Salle de cours vide. Crédit : Alexandre Laurin (Flickr).

On sait bien que l’histoire, particulièrement depuis son intégration officielle dans le champ des sciences sociales vers le milieu du XIXe siècle, a évolué en fonction de changements théoriques et épistémologiques majeurs. Corollaires d’un mode de pensée prôné par des courants historiographiques bien précis, ces renouvellements de la discipline historique ont orienté non seulement la manière de faire de l’histoire, mais aussi de l’enseigner. En Occident, particulièrement en France, la connaissance historique a été réfléchie dans les bureaux ministériels avant de se retrouver dans les salles de classe. On pourrait affirmer qu’il en a été sensiblement de même avec la réforme de l’école québécoise, amorcée au début du XXIe siècle et officiellement implantée dans la formation secondaire en 2005[1]. Ce renouveau pédagogique se voulait d’abord la concrétisation d’un projet éducatif national parrainé par l’État.

Par la priorisation des compétences et la valorisation des réalités sociales, le programme d’« Histoire et éducation à la citoyenneté » ainsi mis sur pied s’arroge la mission d’« […] aider les élèves à développer une éthique citoyenne considérée dans ses dimensions sociales et politiques[2]». Cet enseignement de l’histoire, à travers le primat de la pensée narrative, devient en quelque sorte une « […] propédeutique du social, de sa diversité, de ses structures et de son évolution[3]. » La mise en récit qui en découle semble parfois frôler l’apologétique, et cette apparence de consensus historiographique paraît obscurcir les réels débats entourant l’étude des phénomènes du passé.
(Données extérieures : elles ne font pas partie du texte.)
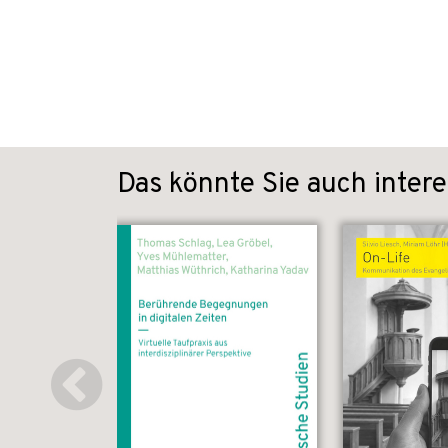
Das könnte Sie auch intere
Cet énoncé polémique ne fait certes pas l’unanimité ; il n’en demeure pas moins qu’une réflexion critique à propos du contenu lié aux exigences dictées par le programme « Histoire et éducation à la citoyenneté » ne peut que soulever certains aspects problématiques, liés non seulement à des lacunes historiques dans la matière en tant que telle, mais également à la manière avec laquelle celle-ci est présentée.